Someone drops a CSV in your lap. Maybe it's a database export, a log dump, or a spreadsheet that's been passed around for two years with no documentation. Your job is to do something useful with it. Where do you even start?
Most engineers' instinct is to jump straight in: write a query, train a model, build a chart. That instinct is wrong, and it will cost you. You'll spend hours chasing a correlation that turns out to be an artifact of missing data. You'll build a model on a column that's 40% nulls. You'll present a chart to stakeholders that has an outlier so extreme it compresses everything else into a flat line.
Exploratory Data Analysis, or EDA, is the discipline of understanding a dataset before you do anything with it. It's the investigative phase, the forensic pass, the moment where you ask the data what it actually contains rather than assuming it matches what the schema says. Think of it as the difference between a doctor who orders tests before diagnosing, and one who prescribes on gut feel.
EDA has no single definition and no fixed checklist, but it has a clear purpose: eliminate surprises.

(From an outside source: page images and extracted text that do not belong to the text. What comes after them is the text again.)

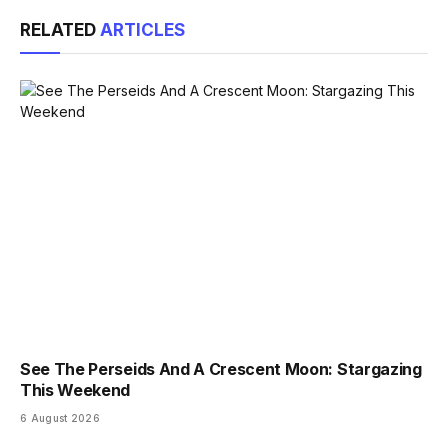
Link
RELATED
ARTICLES
See The Perseids And A Crescent Moon: Stargazing
This Weekend
6 August 2026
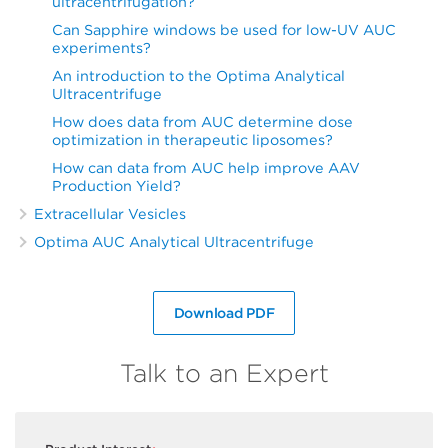
ultracentrifugation?
Can Sapphire windows be used for low-UV AUC
experiments?
An introduction to the Optima Analytical
Ultracentrifuge
How does data from AUC determine dose
optimization in therapeutic liposomes?
How can data from AUC help improve AAV
Production Yield?
Extracellular Vesicles
Optima AUC Analytical Ultracentrifuge
Download PDF
Talk to an Expert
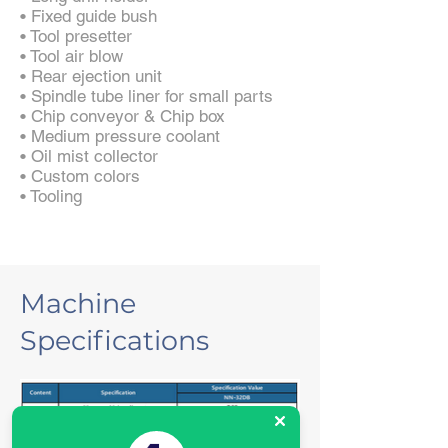
• Fixed guide bush
• Tool presetter
• Tool air blow
• Rear ejection unit
• Spindle tube liner for small parts
• Chip conveyor & Chip box
• Medium pressure coolant
• Oil mist collector
• Custom colors
• Tooling
Machine
Specifications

By the end of an EDA pass, you should know the shape of every column, where the data is missing or corrupt, which variables are related, and where the anomalies live.
The Problem EDA Solves
Data in the real world is almost never clean. It arrives with encoding errors, duplicated rows, columns that were supposed to be numeric but contain strings like "N/A" or "—", timestamps in three different formats, and categorical fields that changed meaning halfway through the dataset's history.

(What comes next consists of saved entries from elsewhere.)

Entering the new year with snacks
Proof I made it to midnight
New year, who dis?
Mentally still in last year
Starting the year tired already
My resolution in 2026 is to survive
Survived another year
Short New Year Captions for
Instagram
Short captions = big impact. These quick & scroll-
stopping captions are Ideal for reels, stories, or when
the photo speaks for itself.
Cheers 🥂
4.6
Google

None of that is visible in a schema. A schema tells you what the data is supposed to look like. EDA tells you what it actually looks like.
The cost of skipping EDA compounds. A null value that propagates through a pipeline silently becomes a zero, which biases an average, which drives a wrong business decision. An outlier that nobody noticed inflates a standard deviation, making a model think variance is normal when it isn't. These are not edge cases. They are the default state of real data.
EDA surfaces these problems at the cheapest possible moment: before you've built anything that depends on assumptions you haven't verified.
The EDA Process
EDA is iterative, not linear. You make an observation, it raises a question, you investigate, and that investigation raises another question. But the process has four broad phases that most practitioners move through in roughly this order.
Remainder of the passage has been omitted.